Inflation - top concern for tomorrow.




Posted on 23 Jan 2010




Welcome to our hub where we all share and learn the things. I have been getting quite encouraging response from many readers.

Well we spoke about hyperinflation last week and as if it's co-incidence we got this news from India this week.

http://economictimes.indiatimes.com/news/economy/indicators/Food-inflation-dips-to-1681/articleshow/5486581.cms

This is still not hyperinflation. This is just hi-Inflation. Hyper inflation is still down the line unless central banks raise rate of interest considerably.

Let's try to understand how inflation comes and how it works.

There are 2 definitions of inflation. One is “Increase in money supply” which we will discuss in very detail later. More commonly used definition today is “% increase in consumer prices”.
In other words if Rice is 100 Rs a Kilo today @Inflation of 13 % it will become

113.00 Year 1
127.69 Year 2
144.28 Year 3
163.04 Year 4
184.24 Year 5
208.19 Year 6

This I believe is known to most of us. There are different parameters that we consider under inflation in different countries e.g. in India WPI (Wholesale Price Index) is measured. WPI Inflation is divided into three broad categories i.e. Primary Articles (Food), Fuel Products and Manufacturing Items. In US CPI (Core Inflation is Tracked). It does not include food and energy. On the top of it if car becomes costly say by 10% and is made safe by 10%, impact on CPI is null.
Anyway we calculate, I am completely convinced that inflation is a matter of worry no matter how we calculate it.

So real question is where it comes from. Of course it mainly comes from "expansion in money supply". And money supply comes from central banks e.g. Fed in US, RBI in India and so on.

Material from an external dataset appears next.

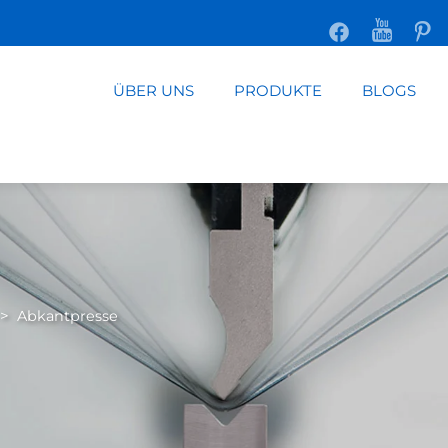
ÜBER UNS
PRODUKTE
BLOGS
>
Abkantpresse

This is little complex to understand. One of the most common reason for Increase in Money supply is due to Policy of making interest rates artificially lower then “Actual Inflation”. We will discuss it later in very details. Other reasons are. a) Many times they are forced to do it due to political pressure to run government programs that cost more then tax revenue. b) Also sometimes they do so to solve next immediate problem like credit crunch of 2008-09, collapsing banks, to bail out companies etc.... On the top of this, there are governments that have money and governments do not have.

See at above URL carefully. this is the current account balance. While governments who have the positive current account balance can take a call if they want to waive of loans or want to save banks / companies, Governments with negative current account balance just can’t do it.

So what they do is to increase money supply (Print Money) and that is exactly what leads to inflation in fact that’s the real definition of inflation.